Extracted material
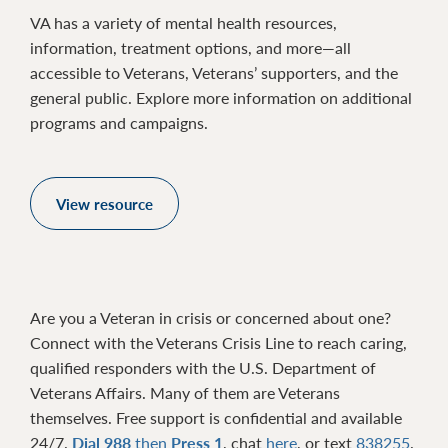
VA has a variety of mental health resources,
information, treatment options, and more—all
accessible to Veterans, Veterans’ supporters, and the
general public. Explore more information on additional
programs and campaigns.
View resource
Are you a Veteran in crisis or concerned about one?
Connect with the Veterans Crisis Line to reach caring,
qualified responders with the U.S. Department of
Veterans Affairs. Many of them are Veterans
themselves. Free support is confidential and available
24/7.
Dial 988
then
Press 1
, chat
here
, or text
838255
.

Exercise brief
Without including any picture, repeat the data exactly.

Reply
VA has a variety of mental health resources,
information, treatment options, and more—all
accessible to Veterans, Veterans’ supporters, and the
general public. Explore more information on additional
programs and campaigns.
View resource
Are you a Veteran in crisis or concerned about one?
Connect with the Veterans Crisis Line to reach caring,
qualified responders with the U.S. Department of
Veterans Affairs. Many of them are Veterans
themselves. Free support is confidential and available
24/7.
Dial 988
then
Press 1
, chat
here
, or text
838255
.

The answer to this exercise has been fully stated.